Branded and Unbranded Gasoline: Branded gasoline refers to fuel that is sold under a brand name (such as BP, Shell, Exxon, Chevron, and Valero). Branded gasoline will include proprietary fuel additives. Unbranded gasoline is not associated with a specific brand name, and is typically sold by single-station retail outlets, relatively small chain retailers that specialize is gasoline sales, and large supermarket chain stores (such as Costco and Safeway).

Distribution Costs, Marketing Costs, and Profits: The costs associated with the distribution from terminals to stations and retailing of gasoline, including but not limited to: franchise fees, and/or rents, wages, utilities, supplies, equipment maintenance, environmental fees, licenses, permitting fees, credit card fees, insurance, depreciation, advertising, and profit.

Crude Oil Cost: The daily market price of Alaska North Slope crude oil which is used as a proxy for this composite crude oil acquisition cost for California refineries.

Refinery Costs and Profits: The costs associated with refining and terminal operations, crude oil processing, oxygenate additives, product shipment and storage, oil spill fees, depreciation, purchases of gasoline to cover refinery shortages, brand advertising, and profits.

State Underground Storage Tank Fee: The state underground storage tank fee is currently 2.0 cents per gallon.

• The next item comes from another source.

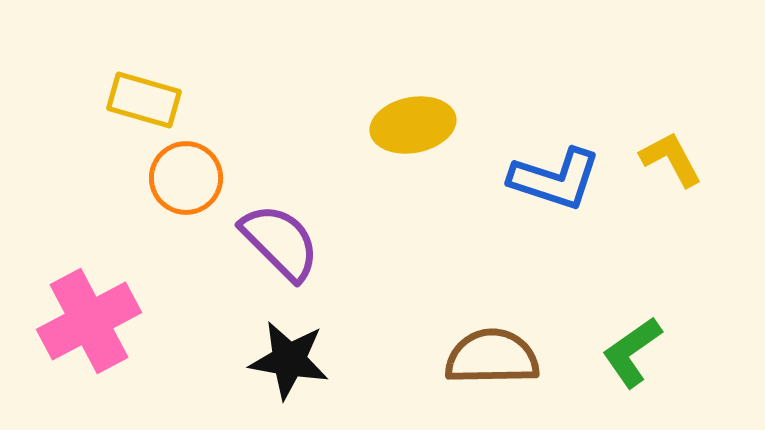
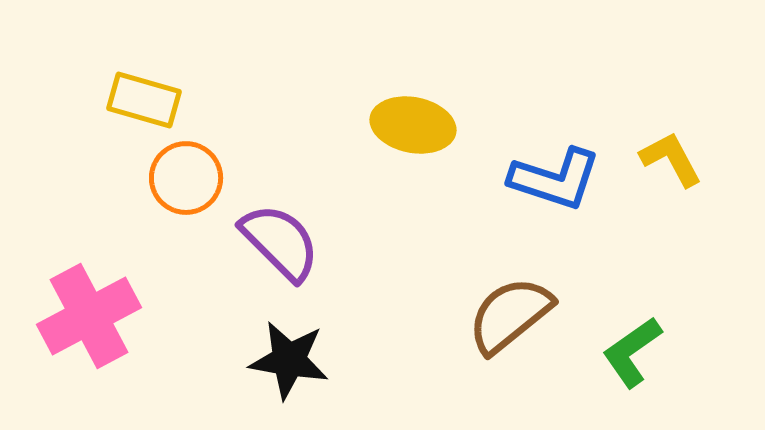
yellow ellipse: rotated 22 degrees clockwise
pink cross: moved 5 px up
brown semicircle: moved 18 px right, 42 px up; rotated 38 degrees counterclockwise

State and Local Sales Tax: An average state sales tax rate of 2.25% percent is used in the calculation of the distribution margin although the actual sales tax rate does vary throughout California.

State Excise Tax: The California state excise tax is currently 57.9 cents per gallon.

Federal Excise Tax: The federal excise tax is currently 18.4 cents per gallon.

Retail Gasoline Price: The weekly average price for California from the Energy Information Administration (EIA).

Data Last Updated: December 7, 2022.

Data Collection Information: Numbers are collected from the following sources to calculate report weekly. Reports are posted weekly on Wednesday or Thursday by 5 p.m.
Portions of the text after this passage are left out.